Exploring Potential Synergism Between Darunavir/Cobicistat and Ribavirin for the Treatment of Covid-19 Patients: A Retrospective Comparison Study
Objective: Exploring potential synergistic effect of darunavir/cobicistat (DRV/COBI) plus ribavirin (RBV) in COVID-19
Methods: Retrospective, observational comparison study conducted in Qatar. Adult patients with confirmed positive SARSCoV- 2 who received either DRV/COBI or DRV/COBI+RBV were included. Primary outcome was time to viral clearance, while secondary outcomes. include clinical improvement (resolution of fever/tachypnea), development of acute respiratory distress syndromes (ARDS) and 28-days all-cause mortality, and incidence of adverse reactions.
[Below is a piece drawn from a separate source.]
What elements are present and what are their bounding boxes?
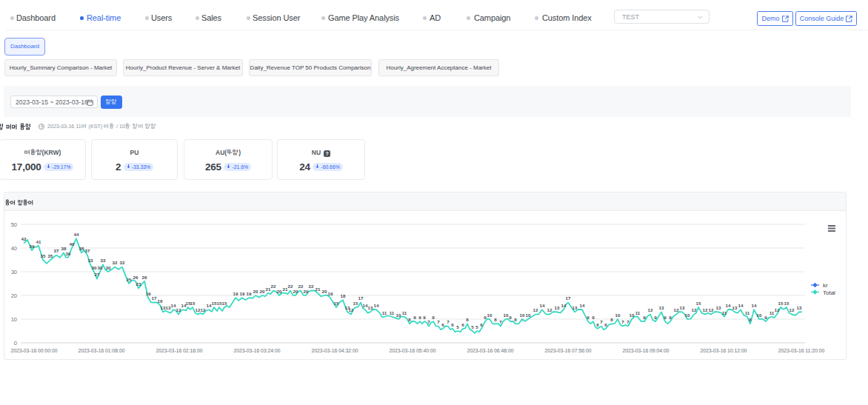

Results: Sixty-four patients were included (41 received DRV/COBI and 23 received DRV/COBI+ RBV). Mean age of patients was 48.4±14.6 years with predominant male gender (58/64; 90.6%). Median time from starting therapy till viral clearance was 11 days in DRV/COBI+RBV vs. 16 days in DRV/COBI groups (P=0.295). At day-28, viral clearance was observed in 82.6% (19/23) and 73.2% (30/41) in DRV/COBI+RBV and DRV/COBI groups, respectively (P=0.392). Patients receiving DRV/COBI+RBV did not achieve faster resolution of fever or tachypnea compared to those receiving DRV/COBI. Three patients in DRV/COBI+RBV group developed ARDS, while none in DRV/COBI group. Frequency of hemoglobin drop of ≥2g/dl was significantly higher in DRV/COBI+RBV group than in DRV/COBI group (34.8% vs. 7.9%, P=0.008, respectively).
Conclusion: Use of darunavir/cobicistat plus ribavirin was not associated with faster viral clearance or better clinical outcomes.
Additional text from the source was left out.